ORDER BY sort ASC, total_sales DESC;
        

Done.


country,number_of_customers,total_sales,average_sales_customer,average_order
USA,13,1040.4899999999998,80.0376923076923,7.942671755725189
Canada,8,535.5900000000001,66.94875000000002,7.047236842105265
Brazil,5,427.68000000000006,85.53600000000002,7.011147540983608
France,5,389.0699999999999,77.81399999999998,7.781399999999998
Germany,4,334.62,83.655,8.161463414634147
Czech Republic,2,273.24000000000007,136.62000000000003,9.108000000000002
United Kingdom,3,245.52,81.84,8.768571428571429
Portugal,2,185.13,92.565,6.383793103448276
India,2,183.15,91.575,8.72142857142857
Other,15,1094.9400000000005,72.99600000000002,7.44857142857143


## Analyzing Full Album Puchases

The Chinook is considering whether they should keep purchasing whole album from records companies.
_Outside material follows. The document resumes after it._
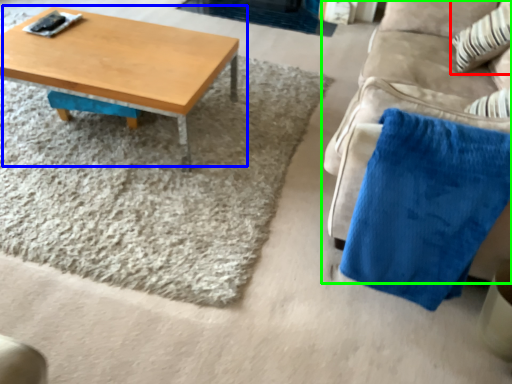 Question: Which object is positioned farthest from throw pillow (highlighted by a red box)? Select from coffee table (highlighted by a blue box) and studio couch (highlighted by a green box).

Choices:
 (A) coffee table
 (B) studio couch

Answer: (A)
We will analyze whole album sales and advise the company whether they should keep purchase whole albums instead purchase only the most popular tracks.

In [6]:
%%sql
WITH first_track_invoice AS
                            (
                                SELECT MIN(track_id) first_track_id, invoice_id
                                FROM invoice_line
                                GROUP BY invoice_id
                            )
    
SELECT  album_purchase, 
        COUNT(invoice_id) number_of_invoices,
        CAST(COUNT(invoice_id) AS FLOAT) / (SELECT COUNT(invoice_id) FROM invoice) percentage
FROM (
        SELECT fti.*,
            CASE 
                WHEN (SELECT track_id
                      FROM track 
                      WHERE album_id = (SELECT t2.album_id FROM track t2 WHERE t2.track_id = fti.first_track_id)
                      EXCEPT
                      SELECT track_id
                      FROM invoice_line WHERE invoice_id = fti.invoice_id) IS NULL
                AND
                    (SELECT track_id
                     FROM invoice_line WHERE invoice_id = fti.invoice_id
                     EXCEPT 
                     SELECT track_id
                     FROM track
                     WHERE album_id = (SELECT t2.album_id FROM track t2 WHERE t2.track_id = fti.first_track_id)) IS NULL
                THEN 'yes'
                ELSE 'No'
            END AS album_purchase
        FROM first_track_invoice fti
     )
GROUP BY album_purchase;


Done.


album_purchase,number_of_invoices,percentage
No,500,0.8143322475570033
yes,114,0.1856677524429967


Our analysis showed whole album sales comprised almost 20% of the total sales. We will advise the company to keep purchase whole album so they will not lose 20% of the sales.